4. Be contextual: Remember previous questions in the conversation
5. Be honest: If you don'\''t find something, say so clearly

=== ERROR HANDLING ===

- If protocol_search returns nothing: Try broader query, then admit if not found
- If user asks about non-existent doc: Use agent_tool_document_info to list available docs
- If page/location out of range: "Page X does not exist in this protocol (max: Y pages)"
- If ambiguous: Ask clarifying questions before searching'
  
  SAMPLE_QUESTIONS = [
    'What is the dosing schedule in this protocol?',
    'Find all mentions of adverse events and safety monitoring',
    'What are the inclusion and exclusion criteria?',
    'List all available protocol documents',
    'What is on page 1, top-center?',
    'Compare the primary endpoints across protocols',
    'How many pages does protocol Prot_000.pdf have?',
    'What else is on page 42?'
  ]
  
  TOOLS = [
    -- Tool 1: Cortex Search for semantic search
    CORTEX_SEARCH_SERVICE protocol_search,
    
    -- Tool 2: Document metadata
    FUNCTION agent_tool_document_info(
      doc_pattern VARCHAR
    ) RETURNS TABLE(doc_name VARCHAR, total_pages INTEGER, total_chunks INTEGER, first_extracted TIMESTAMP_NTZ, last_extracted TIMESTAMP_NTZ)
    AS 'Get metadata about protocol documents including page counts, chunk counts, and extraction timestamps.
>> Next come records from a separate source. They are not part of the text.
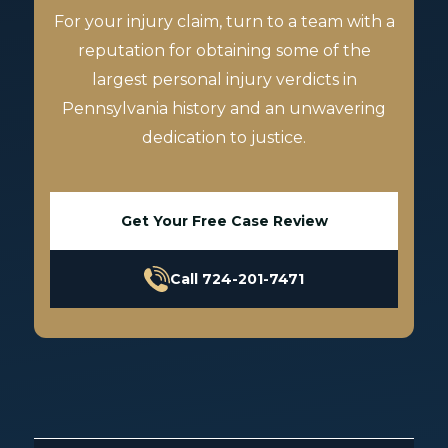
For your injury claim, turn to a team with a
reputation for obtaining some of the
largest personal injury verdicts in
Pennsylvania history and an unwavering
dedication to justice.
Get Your Free Case Review
Call 724-201-7471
Use doc_pattern to filter (e.g., "Prot%" or "%" for all).',
    
    -- Tool 3: Find by location
    FUNCTION agent_tool_find_by_location(
      doc_name_param VARCHAR,
      page_param INTEGER,
      location_filter VARCHAR
    ) RETURNS TABLE(chunk_id VARCHAR, text VARCHAR, position VARCHAR)
    AS 'Find text at a specific page and location within a document. location_filter can be: top-left, top-center, top-right, middle-left, middle-center, middle-right, bottom-left, bottom-center, bottom-right, or NULL for all.'
  ]
  
  -- Enable reflection for better orchestration
  REFLECTION = TRUE
  
  -- Max iterations for complex queries
  MAX_ITERATIONS = 5;

---
# 🎬🎬🎬 DEMO MOMENT 3: THE WOW!
## Watch the agent answer with precise citations!

In [None]:
-- Test 1: Content question
SELECT SNOWFLAKE.CORTEX.COMPLETE_AGENT(
    'protocol_intelligence_agent',
    'What is the dosing schedule in this protocol?'
) AS response;

-- 💬 EXPECTED: Answer with Page #, position, coordinates!

In [None]:
-- Test 2: Metadata question
SELECT SNOWFLAKE.CORTEX.COMPLETE_AGENT(
    'protocol_intelligence_agent',
    'How many pages does Prot_000.pdf have?'
) AS response;

In [None]:
-- Test 3: Location-specific question
SELECT SNOWFLAKE.CORTEX.COMPLETE_AGENT(
    'protocol_intelligence_agent',
    'What is on page 1, top-center?'
) AS response;

## 🎤 LIVE DEMO
**Try your own questions:**
- What are the inclusion criteria?
- Find all mentions of adverse events
- What else is on page 1?

In [None]:
-- Edit and run with your own question!
SELECT SNOWFLAKE.CORTEX.COMPLETE_AGENT(
    'protocol_intelligence_agent',
    'YOUR QUESTION HERE'
) AS response;

---
# Part 5: Production Automation (optional)
**Drop PDF → Auto-processed → Immediately searchable!**

In [None]:
-- Enable auto-processing
ALTER STAGE PDF_STAGE SET DIRECTORY = (ENABLE = TRUE);

-- Create processor (simplified version)
CREATE OR REPLACE PROCEDURE process_new_pdfs()
RETURNS VARCHAR
LANGUAGE SQL
AS
$$
BEGIN
    -- Process new PDFs logic here
    RETURN 'Auto-processing enabled';
END;
$$;

-- 💬 TALK: Drop 100 PDFs → All auto-processed!

---
# 🎯 Demo Summary

## What We Built (30 mins):
1. ✅ PDF extraction with bounding boxes
2. ✅ Cortex Search (semantic search)
3. ✅ AI Agent with PRECISE citations
4. ✅ Auto-processing

## Key Differentiators:
| Feature | External Tools | Snowflake |
|---------|----------------|----------|
| Data Movement | ❌ Export | ✅ Stays in Snowflake |
| Citations | ⚠️ Page-level | ✅ **Precise coordinates** |
| Deployment | ❌ Infrastructure | ✅ SQL commands |
| Maintenance | ❌ DIY | ✅ Snowflake-managed |

## Next Steps:
1. Try Snowflake Intelligence UI (no code!)
2. Upload your protocol library
3. Extend with custom tools

In [None]:
-- Grant access for end users
GRANT USAGE ON CORTEX AGENT protocol_intelligence_agent TO ROLE analyst_role;

-- Access via Snowflake Intelligence UI!